Diamond Consultants, a financial advisor recruiting and consulting firm, released its annual white paper, The Landscape of the Wealth Management Industry.
The report is designed to be an objective and comprehensive look at changes in the industry, key players and trends that can affect advisors and their businesses.
The report looks back on the past year and determines several key trends it sees in the wealth management industry.
According to the report, there's little doubt that the following four trends will continue to reshape recruiting in the brokerage world:
1. More big firms will leave the broker protocol.
Late last year, both Morgan Stanley and UBS departed from the Protocol for Broker Recruiting, which was established in 2004. Since then, more than 1,600 broker-dealers and registered investment advisory firms have signed on to it.
With the submission of a one-page letter of withdrawal, these two firms effectively took themselves out of the game, according to Diamond Consultants.
"For some time, wirehouses had ceased being the recruiting powerhouses that they historically had been," the report states. "But with [Morgan Stanley and UBS'] exit from the protocol, this has lead the industry to believe they are out completely."
According to the report, it remains to be seen if the protocol will remain intact.
"Will Merrill Lynch, Wells Fargo and other member firms exit as well?" the report asks. "Regardless of what these and other firms decide relative to the protocol, one thing is certain: The rules may have changed but advisors will not be thwarted in their efforts to do what's best for clients — including changing firms even in a non-protocol world."
2. More opportunities beyond wirehouses.
The independent model is no longer seen as an outlier — or "a place where those advisors who couldn't cut it at the big firms would go to eke out a living in the shadows of the 'real firms,'" as the report says.
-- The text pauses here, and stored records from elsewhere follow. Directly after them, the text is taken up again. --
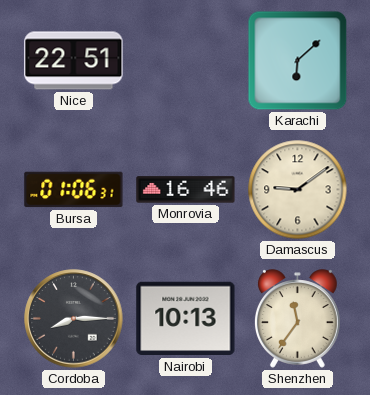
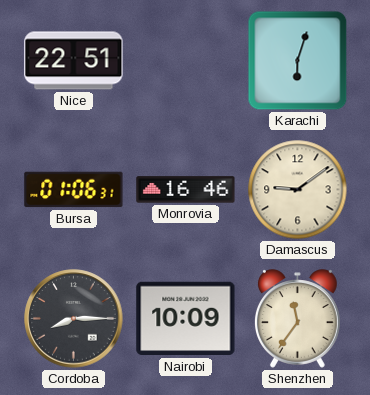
Karachi: 6:08 -> 6:03
Nairobi: 10:13 -> 10:09
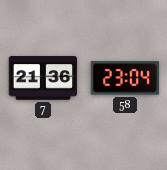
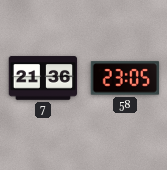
58: 23:04 -> 23:05
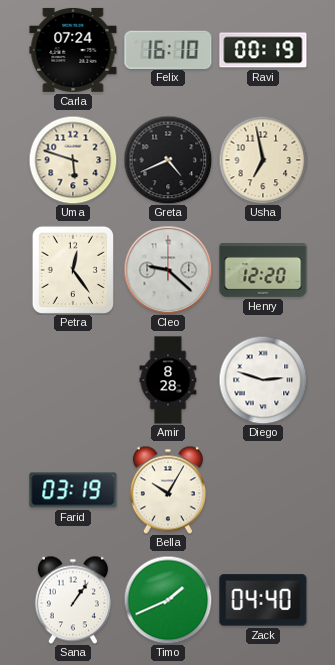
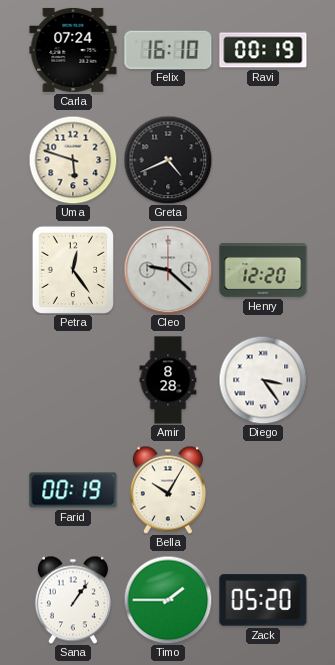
Usha: 6:58 -> none
Diego: 2:48 -> 3:24
Farid: 03:19 -> 00:19
Timo: 1:41 -> 1:45
Zack: 04:40 -> 05:20
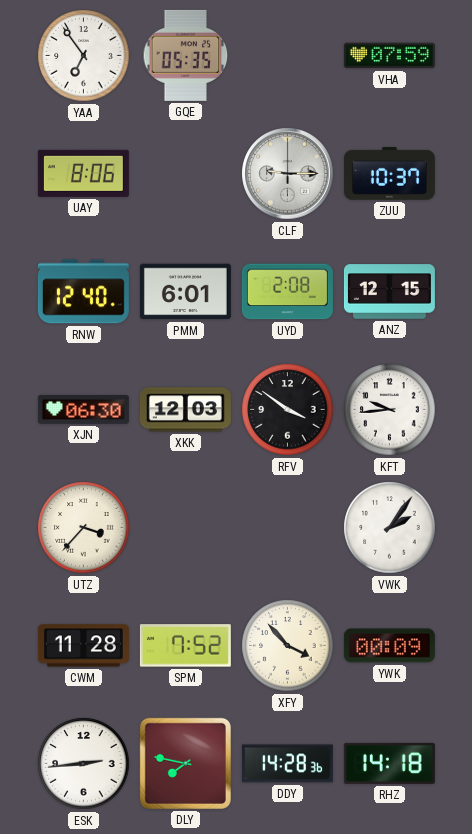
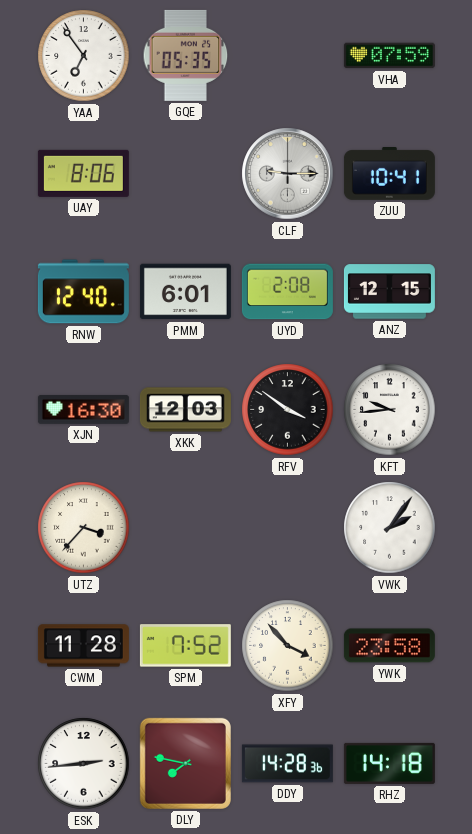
ZUU: 10:37 -> 10:41
XJN: 06:30 -> 16:30
YWK: 00:09 -> 23:58
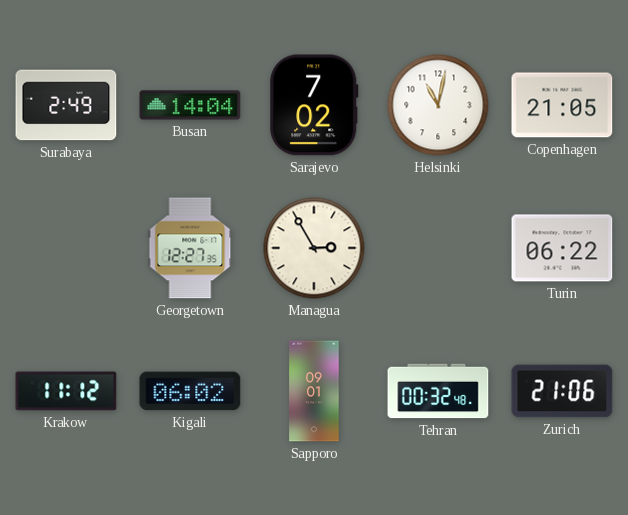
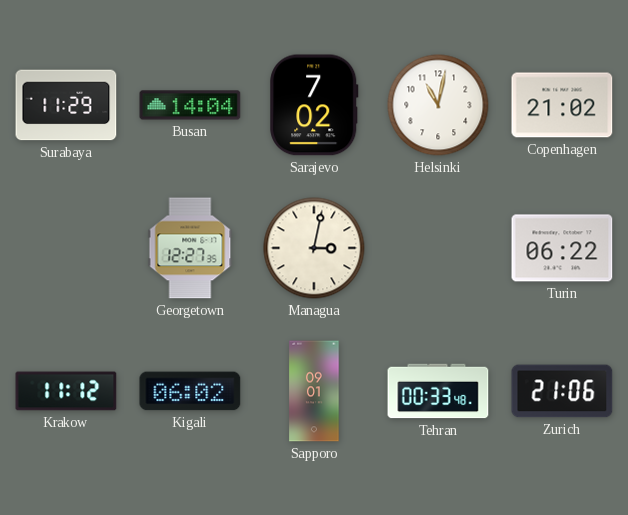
Surabaya: 2:49 -> 11:29
Copenhagen: 21:05 -> 21:02
Managua: 2:55 -> 3:02
Tehran: 00:32 -> 00:33
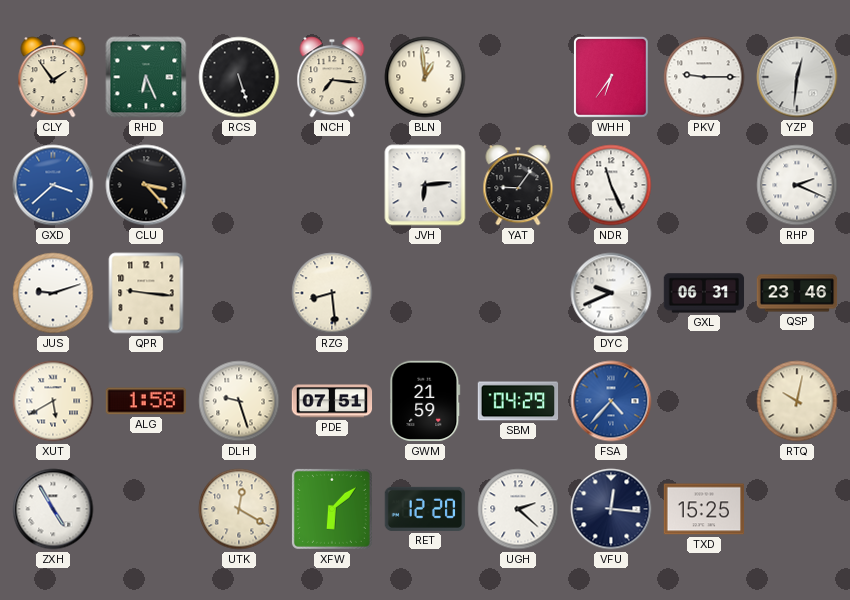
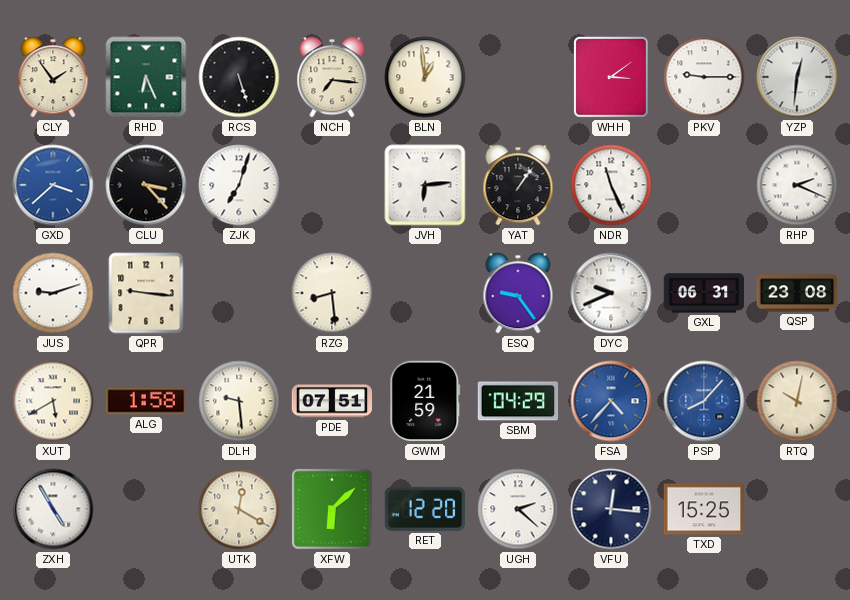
WHH: 6:36 -> 3:09
ZJK: none -> 7:03
YAT: 9:06 -> 1:06
ESQ: none -> 9:24
QSP: 23:46 -> 23:08
DLH: 9:27 -> 9:29
PSP: none -> 8:07
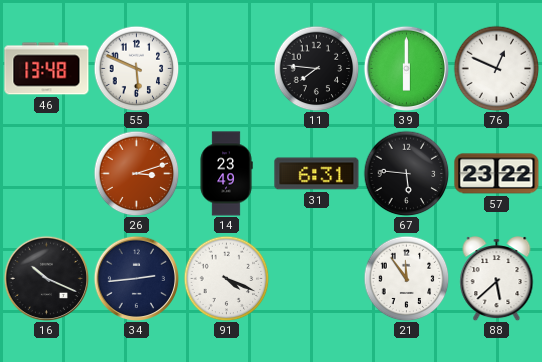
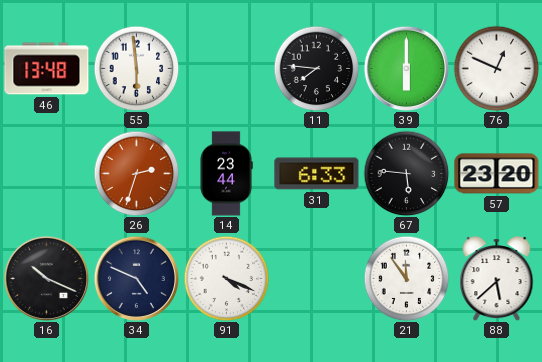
55: 5:49 -> 5:59
26: 3:12 -> 2:33
14: 23:49 -> 23:44
31: 6:31 -> 6:33
57: 23:22 -> 23:20
34: 2:44 -> 4:49
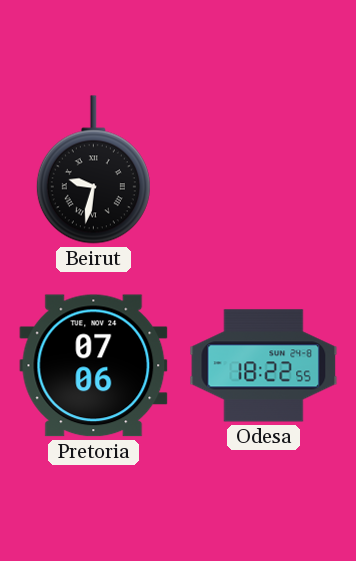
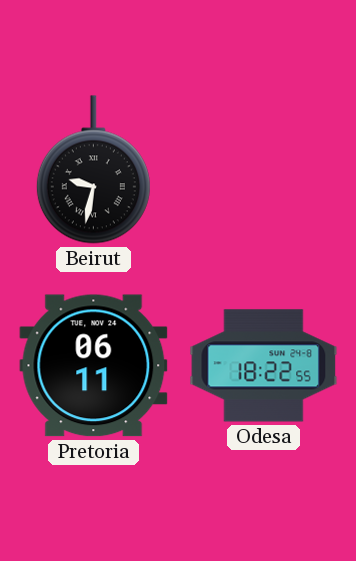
Pretoria: 07:06 -> 06:11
A recent Cerulli Associates report found that the three major industry independent firm consolidators grew their affiliated assets under management by a 5-year compound growth rate of more than 45% from 2011 to 2016.
The report looks at further evidence that the independent space will continue to thrive. For example, the new Republican tax plan favors business owners, which the report says makes independence even more attractive.
Another example is that the investment in technology within the space has produced a more sophisticated platform, which is not only attractive to advisors but to their clients as well.